Jackson stared through narrowed slits. Hargrove didn’t play with his time. He stayed when necessary, but he was obsessed with him and his Rangers having a clear work-life balance. Nothing kept him from punching out at six in the evening unless there was a real emergency. “You made it sound like it was life or death that I come in at”—he raised his left wrist, pretending to read the wide-faced watch there—“ass o’clock in the morning. What’s going on, Major?”

His boss slid a file on Jackson’s desk and took the seat in front of it, waiting patiently for Jackson to fill the mug he’d grabbed the second the alarm on the machine told him his brew was ready.

“You’re not gonna put any milk or sugar in the rotgut?”

“No, sir,” Jackson replied, sitting down and taking a long, slow sip. “I like it the way it is: strong and black, just like me.”

He took another sip before opening the file. The first thing that caught his attention was the picture of a woman in a fitted designer dress. Not that he knew fashion from foam rubber, but with the way the black material hugged her full curves, he was certain it had been made or at least tailored just for her.

“I’m not gonna be ready to read this without at least another cup. Just give me the highlights.
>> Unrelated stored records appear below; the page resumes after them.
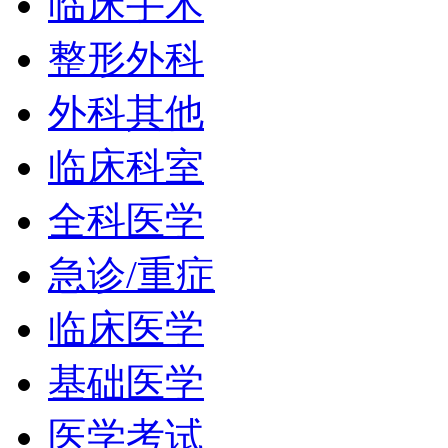
临床手术
整形外科
外科其他
临床科室
全科医学
急诊/重症
临床医学
基础医学
医学考试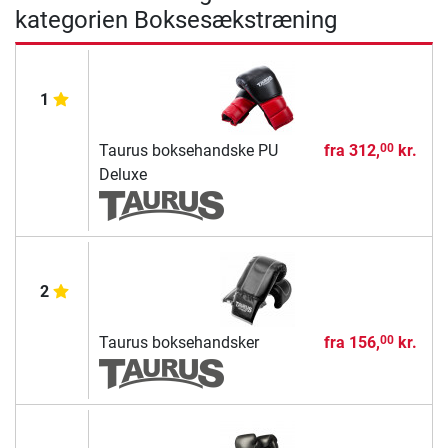
kategorien Boksesækstræning
1
Taurus boksehandske PU
fra
312,
kr.
00
Deluxe
2
Taurus boksehandsker
fra
156,
kr.
00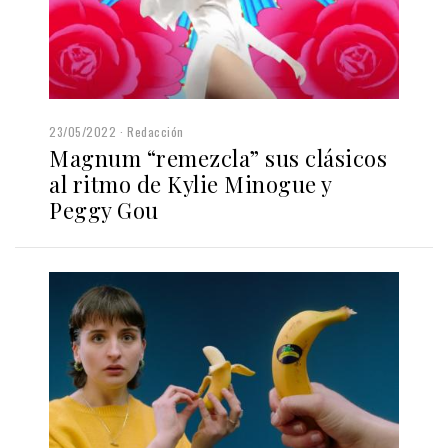
23/05/2022
Redacción
Magnum “remezcla” sus clásicos
al ritmo de Kylie Minogue y
Peggy Gou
Who is she?”

His boss crossed an ankle over his knee and tilted his head. “She’s the niece of a friend. A judge in Hill Country. Her property has been vandalized, and the judge needs someone to look into it.”

Jackson felt his brow inching higher toward his hairline. Something about the way Major Hargrove said “someone” scratched at his bullshit meter.

“What do the locals have to say about it?”

Hargrove lifted an open palm before letting his hand fall back to his knee. “Not a thing. There’s some bad blood between the local sheriff’s department and Ms. Everett.”

Jackson shifted in his seat. The coffee plus his boss’s preliminary recount was starting to sketch an outline to this tale of a spoiled judge’s niece using her uncle’s connections to get what she wanted.